Averaging 28 points per game in the playoffs, Atlanta Dream second-year forward Angel McCoughtry has the numbers worthy of playing in the WNBA finals spotlight.
Although Seattle Storm veteran Sue Bird (11.8) doesn't come close to McCoughtry's stats, she has already has played — and won — in the WNBA finals.
Now, Bird figures that title-series experience in 2004 — and her six years in the league since then — could come in handy when the teams tip off in the this year's finals Sunday in Seattle.
"You can say that it might not mean anything. But trust me," Bird said. "Having experience in this league, knowing what it takes to win, how to play hopefully at our best throughout the entire season, how to peak at the right time — all of those things, you learn over the course of your career.
"I definitely feel more mature (than in 2004), especially in my ability to lead and things like that."
The second game of the best-of-five series is Tuesday in Seattle before it shifts to Atlanta for Game 3 on Thursday.
Bird and Australian superstar Lauren Jackson, who averaged 20.5 points and 8.3 rebounds during the regular season and was named the league's MVP for the third time, led Seattle to a 28-6 record. That tied the league mark for most regular-season victories, and the Storm set a record by going 17-0 at home.
Then, with five straight first-round playoff exits hanging over them since the title run, the Storm swept Los Angeles and defending champion Phoenix in the first two rounds.
Bird and Jackson are the only two holdovers from Seattle's 2004 championship team, though Jackson wasn't especially interested in comparing then with now.
"Honestly, I can't remember. We're a completely different team, different experiences, things like that," she said.
Bird, on the other hand, had no problem recalling her feelings heading into that best-of-three series with Connecticut, which went the distance.
"In a way, I was wide-eyed, kind of soaking it all in," Bird said. "Now, it's definitely more businesslike, more focused, more knowing what to expect."
McCoughtry is trying to avoid those wide-eyed emotions. Certainly, she was the picture of calm and cool effectiveness as the Dream swept past top-seeded Washington in the Eastern semifinals, then eliminated New York in the conference finals. McCoughtry led the clincher against the Liberty last Tuesday when she scored a WNBA playoff-record 42 points.
"I got so many comments on Facebook and Twitter saying, 'Oh, congratulations, you scored. 42.' Please - that's nothing," said McCoughtry, who experienced some championship-style atmosphere when she led Louisville into the 2009 NCAA title game. "Tell me congratulations after we win. Don't try to pump my head up. Let me focus on this."
In their own way, two of the WNBA's best team stories in 2010 are the last two in title contention.

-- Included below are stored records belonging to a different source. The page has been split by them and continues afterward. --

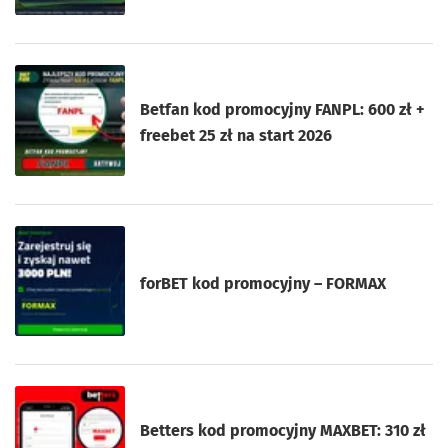
Betfan kod promocyjny FANPL: 600 zł +
freebet 25 zł na start 2026
forBET kod promocyjny – FORMAX
Betters kod promocyjny MAXBET: 310 zł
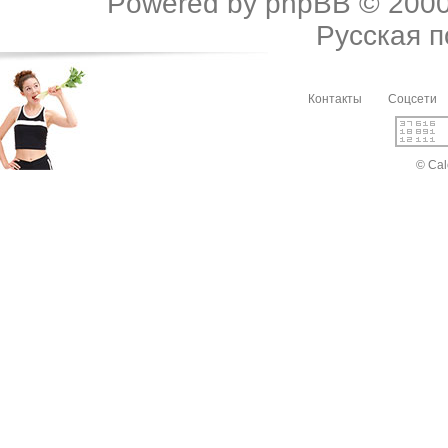
Powered by
phpBB
© 2000
Русская 
Контакты
Соцсети
© Cal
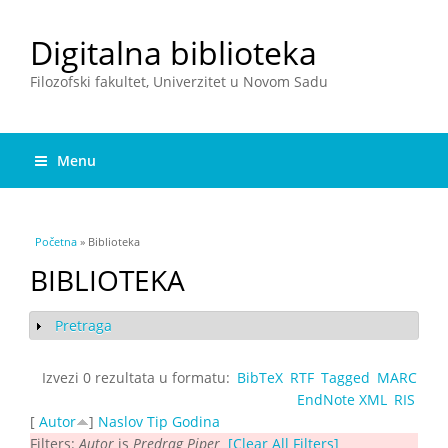
Digitalna biblioteka
Filozofski fakultet, Univerzitet u Novom Sadu
Menu
You are here
Početna
» Biblioteka
BIBLIOTEKA
Pretraga
Show
Izvezi 0 rezultata u formatu:
BibTeX
RTF
Tagged
MARC
EndNote XML
RIS
[
Autor
]
Naslov
Tip
Godina
Filters:
Autor
is
Predrag Piper
[Clear All Filters]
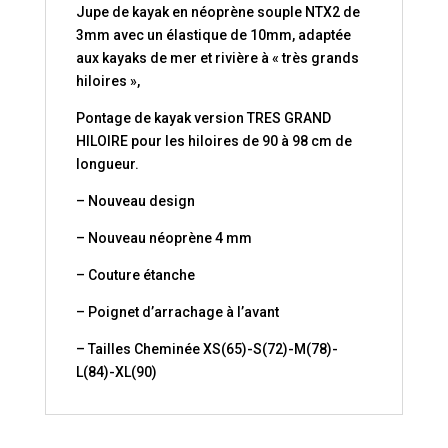
Jupe de kayak en néoprène souple NTX2 de
3mm avec un élastique de 10mm, adaptée
aux kayaks de mer et rivière à « très grands
hiloires »,
Pontage de kayak version TRES GRAND
HILOIRE pour les hiloires de 90 à 98 cm de
longueur.
– Nouveau design
– Nouveau néoprène 4 mm
– Couture étanche
– Poignet d’arrachage à l’avant
– Tailles Cheminée XS(65)-S(72)-M(78)-
L(84)-XL(90)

The Storm got out quickly and kept going. From June 18 through July 30, Seattle won 13 straight, pushing its record to 22-2 and effectively wrapping up the West.
Atlanta, just two years removed from its 4-30 record as an expansion team in 2008, got off to a 6-0 start. The Dream were the league's last unbeaten team when they came to Seattle on June 1 and lost 90-72.
Seattle swept the season series with an 80-70 win in Atlanta on Aug. 10. But neither side is putting much stock in either of those games.
"I thought any of those teams in the Eastern Conference could have won the playoffs," said Seattle's Brian Agler, the league's Coach of the Year. "Atlanta, not having home-court advantage, was impressive with how they got through there."
Dream coach and general manager Marynell Meadors knows what her team is up against with Seattle, even with her successful switch to a more defensive-minded starting lineup that puts guard Coco Miller and guard-forward Armintie Price on the floor at the outset and brings regular-season starters Erika De Souza and Shalee Lehning off the bench.
"It's not only one challenge with Seattle, it's several," Meadors said. "There are three of them (Jackson, Bird and Swin Cash) who are very tough, and they have a very good supporting cast. They play well together, they've been together for a long, long time, and they've been in situations probably more than our team has."